Collect the lines of the entries where "Toskana" shows up.

===== Material supplied =====

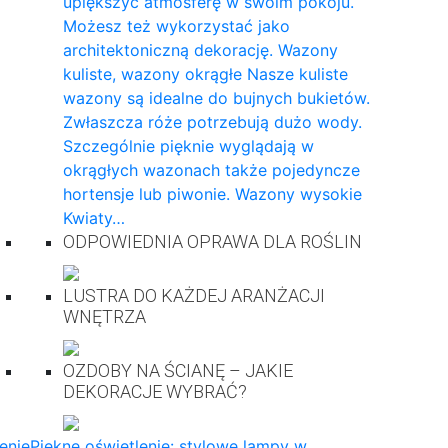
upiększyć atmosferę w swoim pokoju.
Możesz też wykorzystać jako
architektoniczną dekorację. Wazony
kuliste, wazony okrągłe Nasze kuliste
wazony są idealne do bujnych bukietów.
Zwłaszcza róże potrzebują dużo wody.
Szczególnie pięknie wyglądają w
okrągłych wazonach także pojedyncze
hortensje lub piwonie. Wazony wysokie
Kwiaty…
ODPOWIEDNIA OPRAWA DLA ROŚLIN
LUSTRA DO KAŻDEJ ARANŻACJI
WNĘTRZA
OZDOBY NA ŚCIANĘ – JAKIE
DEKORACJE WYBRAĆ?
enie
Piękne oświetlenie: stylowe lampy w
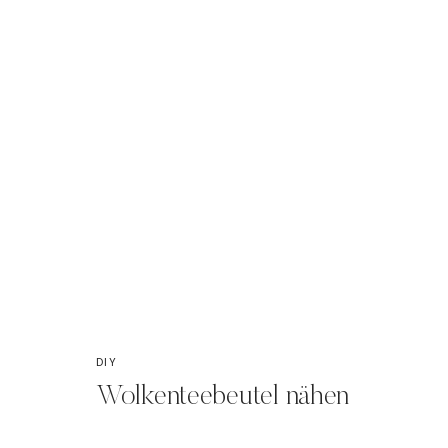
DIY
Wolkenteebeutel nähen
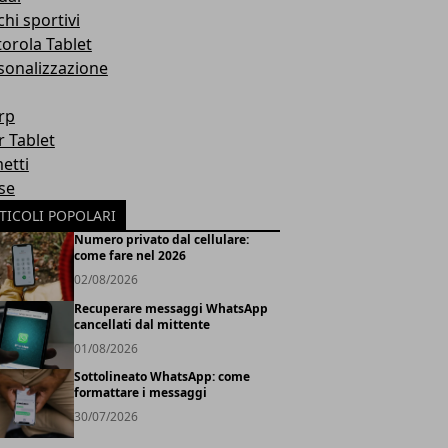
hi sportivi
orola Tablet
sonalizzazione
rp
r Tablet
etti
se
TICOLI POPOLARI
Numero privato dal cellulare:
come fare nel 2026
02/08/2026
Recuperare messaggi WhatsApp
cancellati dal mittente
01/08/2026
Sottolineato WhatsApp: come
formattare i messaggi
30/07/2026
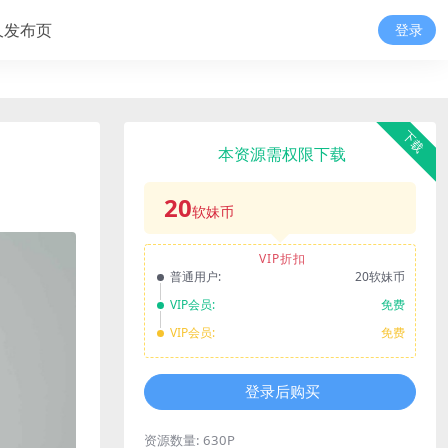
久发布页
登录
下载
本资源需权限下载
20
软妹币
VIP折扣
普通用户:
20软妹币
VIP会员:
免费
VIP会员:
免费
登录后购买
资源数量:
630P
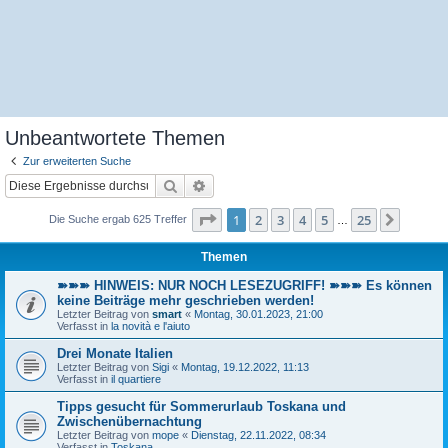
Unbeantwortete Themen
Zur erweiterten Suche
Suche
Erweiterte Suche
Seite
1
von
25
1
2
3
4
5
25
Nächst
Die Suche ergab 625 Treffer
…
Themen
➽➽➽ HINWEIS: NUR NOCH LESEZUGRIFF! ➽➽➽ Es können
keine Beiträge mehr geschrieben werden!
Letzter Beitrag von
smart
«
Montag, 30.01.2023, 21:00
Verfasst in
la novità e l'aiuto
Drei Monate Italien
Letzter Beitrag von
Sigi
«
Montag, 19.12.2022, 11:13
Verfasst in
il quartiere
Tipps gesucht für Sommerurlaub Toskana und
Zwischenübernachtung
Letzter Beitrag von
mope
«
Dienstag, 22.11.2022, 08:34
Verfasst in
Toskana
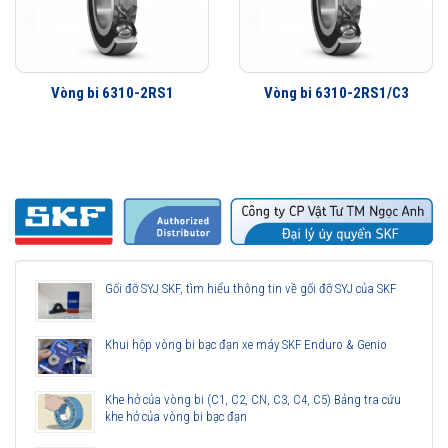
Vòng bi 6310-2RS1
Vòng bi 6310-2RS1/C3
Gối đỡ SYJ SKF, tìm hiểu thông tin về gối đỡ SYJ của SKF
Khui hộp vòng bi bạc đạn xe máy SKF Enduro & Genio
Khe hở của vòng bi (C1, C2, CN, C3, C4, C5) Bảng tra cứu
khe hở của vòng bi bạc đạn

=====

- Response for this exercise -
Tipps gesucht für Sommerurlaub Toskana und
Toskana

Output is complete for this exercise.